Collected data entries:

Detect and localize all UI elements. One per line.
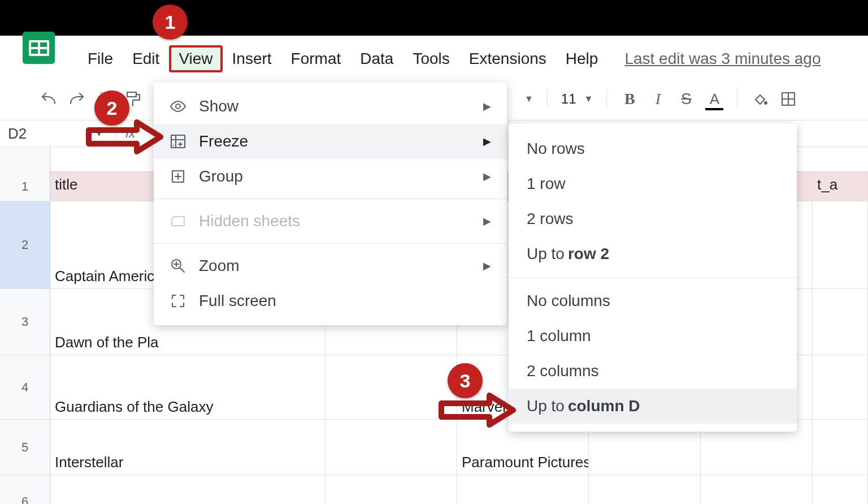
freeze-up-to-row-bold: row 2	[568, 245, 609, 263]
toolbar-separator	[547, 89, 548, 109]
name-box-value: D2	[8, 125, 27, 143]
cell[interactable]	[813, 201, 868, 288]
menu-divider	[509, 277, 797, 278]
cell[interactable]	[326, 420, 457, 475]
row-header[interactable]: 5	[0, 420, 50, 475]
view-menu-freeze-label: Freeze	[199, 132, 248, 150]
strikethrough-button[interactable]: S	[677, 90, 695, 108]
row-header[interactable]: 3	[0, 289, 50, 355]
row-header[interactable]: 2	[0, 201, 50, 288]
annotation-arrow-2	[86, 119, 165, 155]
freeze-2-columns[interactable]: 2 columns	[509, 354, 797, 389]
cell[interactable]	[813, 355, 868, 419]
view-menu-freeze[interactable]: Freeze ▶	[154, 124, 507, 159]
svg-rect-3	[127, 92, 136, 97]
text-color-button[interactable]: A	[705, 90, 723, 108]
italic-button[interactable]: I	[649, 90, 667, 108]
table-row: 6	[0, 475, 868, 504]
hidden-sheets-icon	[170, 213, 186, 230]
menu-tools[interactable]: Tools	[403, 45, 459, 72]
submenu-arrow-icon: ▶	[483, 260, 491, 272]
view-menu-full-screen[interactable]: Full screen	[154, 283, 507, 318]
redo-icon[interactable]	[68, 90, 86, 108]
view-menu-show[interactable]: Show ▶	[154, 89, 507, 124]
cell[interactable]	[457, 475, 589, 504]
freeze-up-to-col-bold: column D	[568, 397, 640, 415]
view-menu-show-label: Show	[199, 97, 238, 115]
annotation-step-3: 3	[448, 363, 483, 398]
cell[interactable]	[326, 475, 457, 504]
toolbar-font-dropdown-caret[interactable]: ▼	[524, 94, 533, 104]
select-all-corner[interactable]	[0, 147, 50, 172]
cell[interactable]	[50, 475, 326, 504]
freeze-1-column[interactable]: 1 column	[509, 318, 797, 354]
cell[interactable]	[701, 475, 813, 504]
borders-button[interactable]	[779, 90, 797, 108]
eye-icon	[170, 98, 186, 115]
svg-line-19	[180, 268, 184, 272]
view-menu-zoom[interactable]: Zoom ▶	[154, 248, 507, 283]
cell[interactable]	[813, 289, 868, 355]
menu-extensions[interactable]: Extensions	[459, 45, 556, 72]
cell[interactable]	[813, 475, 868, 504]
submenu-arrow-icon: ▶	[483, 135, 491, 148]
menu-file[interactable]: File	[78, 45, 123, 72]
font-size-selector[interactable]: 11 ▼	[561, 91, 593, 107]
freeze-2-rows[interactable]: 2 rows	[509, 201, 797, 236]
menu-format[interactable]: Format	[281, 45, 351, 72]
fullscreen-icon	[170, 292, 186, 309]
cell[interactable]	[813, 420, 868, 475]
menu-view[interactable]: View	[169, 45, 222, 72]
menu-insert[interactable]: Insert	[223, 45, 281, 72]
svg-point-4	[764, 101, 767, 105]
submenu-arrow-icon: ▶	[483, 170, 491, 183]
svg-point-8	[176, 104, 180, 109]
freeze-up-to-column[interactable]: Up to column D	[509, 389, 797, 424]
cell[interactable]: t_a	[813, 172, 868, 201]
toolbar-separator	[737, 89, 737, 109]
zoom-icon	[170, 257, 186, 274]
annotation-step-2: 2	[94, 91, 129, 126]
cell[interactable]: Guardians of the Galaxy	[50, 355, 326, 419]
menu-divider	[154, 199, 507, 199]
cell[interactable]: Interstellar	[50, 420, 326, 475]
freeze-no-rows[interactable]: No rows	[509, 131, 797, 166]
view-menu-hidden-sheets-label: Hidden sheets	[199, 212, 300, 230]
cell[interactable]	[326, 355, 457, 419]
view-menu-full-screen-label: Full screen	[199, 292, 276, 310]
font-size-caret[interactable]: ▼	[584, 94, 593, 104]
menu-help[interactable]: Help	[556, 45, 608, 72]
view-menu-dropdown: Show ▶ Freeze ▶ Group ▶ Hidden sheets ▶ …	[154, 82, 507, 325]
freeze-up-to-row[interactable]: Up to row 2	[509, 236, 797, 272]
freeze-1-row[interactable]: 1 row	[509, 166, 797, 201]
view-menu-group-label: Group	[199, 167, 243, 186]
submenu-arrow-icon: ▶	[483, 100, 491, 113]
annotation-arrow-3	[439, 392, 518, 428]
annotation-step-1: 1	[153, 5, 188, 40]
font-size-value: 11	[561, 91, 576, 107]
view-menu-group[interactable]: Group ▶	[154, 159, 507, 194]
row-header[interactable]: 1	[0, 172, 50, 201]
last-edit-link[interactable]: Last edit was 3 minutes ago	[624, 50, 821, 68]
freeze-no-columns[interactable]: No columns	[509, 283, 797, 318]
menu-data[interactable]: Data	[350, 45, 403, 72]
view-menu-zoom-label: Zoom	[199, 257, 240, 275]
undo-icon[interactable]	[40, 90, 58, 108]
fill-color-button[interactable]	[751, 90, 769, 108]
submenu-arrow-icon: ▶	[483, 215, 491, 227]
freeze-icon	[170, 133, 186, 150]
menu-divider	[154, 243, 507, 244]
cell[interactable]	[589, 475, 701, 504]
freeze-up-to-row-prefix: Up to	[527, 245, 565, 263]
bold-button[interactable]: B	[620, 90, 639, 108]
title-bar-blackout	[0, 0, 868, 36]
freeze-submenu: No rows 1 row 2 rows Up to row 2 No colu…	[509, 123, 797, 432]
view-menu-hidden-sheets: Hidden sheets ▶	[154, 204, 507, 239]
sheets-logo	[23, 32, 55, 64]
toolbar-separator	[606, 89, 607, 109]
menubar: File Edit View Insert Format Data Tools …	[0, 44, 868, 74]
freeze-up-to-col-prefix: Up to	[527, 397, 565, 415]
menu-edit[interactable]: Edit	[123, 45, 169, 72]
row-header[interactable]: 6	[0, 475, 50, 504]
row-header[interactable]: 4	[0, 355, 50, 419]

#### [Your objective]
Please output all the records above exactly, leaving out every picture.

#### [Answer to this exercise]
Detect and localize all UI elements. One per line.
freeze-up-to-row-bold: row 2	[568, 245, 609, 263]
toolbar-separator	[547, 89, 548, 109]
name-box-value: D2	[8, 125, 27, 143]
cell[interactable]	[813, 201, 868, 288]
menu-divider	[509, 277, 797, 278]
cell[interactable]	[326, 420, 457, 475]
row-header[interactable]: 5	[0, 420, 50, 475]
view-menu-freeze-label: Freeze	[199, 132, 248, 150]
strikethrough-button[interactable]: S	[677, 90, 695, 108]
row-header[interactable]: 3	[0, 289, 50, 355]
row-header[interactable]: 2	[0, 201, 50, 288]
annotation-arrow-2	[86, 119, 165, 155]
freeze-2-columns[interactable]: 2 columns	[509, 354, 797, 389]
cell[interactable]	[813, 355, 868, 419]
view-menu-freeze[interactable]: Freeze ▶	[154, 124, 507, 159]
svg-rect-3	[127, 92, 136, 97]
text-color-button[interactable]: A	[705, 90, 723, 108]
italic-button[interactable]: I	[649, 90, 667, 108]
table-row: 6	[0, 475, 868, 504]
hidden-sheets-icon	[170, 213, 186, 230]
menu-tools[interactable]: Tools	[403, 45, 459, 72]
submenu-arrow-icon: ▶	[483, 260, 491, 272]
view-menu-full-screen[interactable]: Full screen	[154, 283, 507, 318]
redo-icon[interactable]	[68, 90, 86, 108]
view-menu-show[interactable]: Show ▶	[154, 89, 507, 124]
cell[interactable]	[457, 475, 589, 504]
freeze-up-to-col-bold: column D	[568, 397, 640, 415]
view-menu-show-label: Show	[199, 97, 238, 115]
annotation-step-3: 3	[448, 363, 483, 398]
cell[interactable]	[326, 475, 457, 504]
toolbar-font-dropdown-caret[interactable]: ▼	[524, 94, 533, 104]
select-all-corner[interactable]	[0, 147, 50, 172]
cell[interactable]	[50, 475, 326, 504]
freeze-1-column[interactable]: 1 column	[509, 318, 797, 354]
cell[interactable]	[701, 475, 813, 504]
borders-button[interactable]	[779, 90, 797, 108]
eye-icon	[170, 98, 186, 115]
svg-line-19	[180, 268, 184, 272]
view-menu-zoom[interactable]: Zoom ▶	[154, 248, 507, 283]
cell[interactable]	[813, 289, 868, 355]
menu-extensions[interactable]: Extensions	[459, 45, 556, 72]
cell[interactable]	[813, 475, 868, 504]
submenu-arrow-icon: ▶	[483, 135, 491, 148]
menu-file[interactable]: File	[78, 45, 123, 72]
font-size-selector[interactable]: 11 ▼	[561, 91, 593, 107]
freeze-2-rows[interactable]: 2 rows	[509, 201, 797, 236]
menu-format[interactable]: Format	[281, 45, 351, 72]
fullscreen-icon	[170, 292, 186, 309]
cell[interactable]	[813, 420, 868, 475]
menu-view[interactable]: View	[169, 45, 222, 72]
menu-insert[interactable]: Insert	[223, 45, 281, 72]
svg-point-4	[764, 101, 767, 105]
submenu-arrow-icon: ▶	[483, 170, 491, 183]
svg-point-8	[176, 104, 180, 109]
freeze-up-to-column[interactable]: Up to column D	[509, 389, 797, 424]
cell[interactable]: t_a	[813, 172, 868, 201]
toolbar-separator	[737, 89, 737, 109]
zoom-icon	[170, 257, 186, 274]
annotation-step-2: 2	[94, 91, 129, 126]
cell[interactable]: Guardians of the Galaxy	[50, 355, 326, 419]
menu-divider	[154, 199, 507, 199]
cell[interactable]: Interstellar	[50, 420, 326, 475]
freeze-no-rows[interactable]: No rows	[509, 131, 797, 166]
view-menu-hidden-sheets-label: Hidden sheets	[199, 212, 300, 230]
cell[interactable]	[326, 355, 457, 419]
view-menu-full-screen-label: Full screen	[199, 292, 276, 310]
font-size-caret[interactable]: ▼	[584, 94, 593, 104]
menu-help[interactable]: Help	[556, 45, 608, 72]
view-menu-dropdown: Show ▶ Freeze ▶ Group ▶ Hidden sheets ▶ …	[154, 82, 507, 325]
freeze-up-to-row[interactable]: Up to row 2	[509, 236, 797, 272]
freeze-1-row[interactable]: 1 row	[509, 166, 797, 201]
view-menu-group-label: Group	[199, 167, 243, 186]
submenu-arrow-icon: ▶	[483, 100, 491, 113]
annotation-arrow-3	[439, 392, 518, 428]
annotation-step-1: 1	[153, 5, 188, 40]
font-size-value: 11	[561, 91, 576, 107]
view-menu-group[interactable]: Group ▶	[154, 159, 507, 194]
row-header[interactable]: 1	[0, 172, 50, 201]
last-edit-link[interactable]: Last edit was 3 minutes ago	[624, 50, 821, 68]
freeze-no-columns[interactable]: No columns	[509, 283, 797, 318]
menu-data[interactable]: Data	[350, 45, 403, 72]
view-menu-zoom-label: Zoom	[199, 257, 240, 275]
undo-icon[interactable]	[40, 90, 58, 108]
fill-color-button[interactable]	[751, 90, 769, 108]
submenu-arrow-icon: ▶	[483, 215, 491, 227]
freeze-icon	[170, 133, 186, 150]
menu-divider	[154, 243, 507, 244]
cell[interactable]	[589, 475, 701, 504]
freeze-up-to-row-prefix: Up to	[527, 245, 565, 263]
bold-button[interactable]: B	[620, 90, 639, 108]
title-bar-blackout	[0, 0, 868, 36]
freeze-submenu: No rows 1 row 2 rows Up to row 2 No colu…	[509, 123, 797, 432]
view-menu-hidden-sheets: Hidden sheets ▶	[154, 204, 507, 239]
sheets-logo	[23, 32, 55, 64]
toolbar-separator	[606, 89, 607, 109]
menubar: File Edit View Insert Format Data Tools …	[0, 44, 868, 74]
freeze-up-to-col-prefix: Up to	[527, 397, 565, 415]
menu-edit[interactable]: Edit	[123, 45, 169, 72]
row-header[interactable]: 6	[0, 475, 50, 504]
row-header[interactable]: 4	[0, 355, 50, 419]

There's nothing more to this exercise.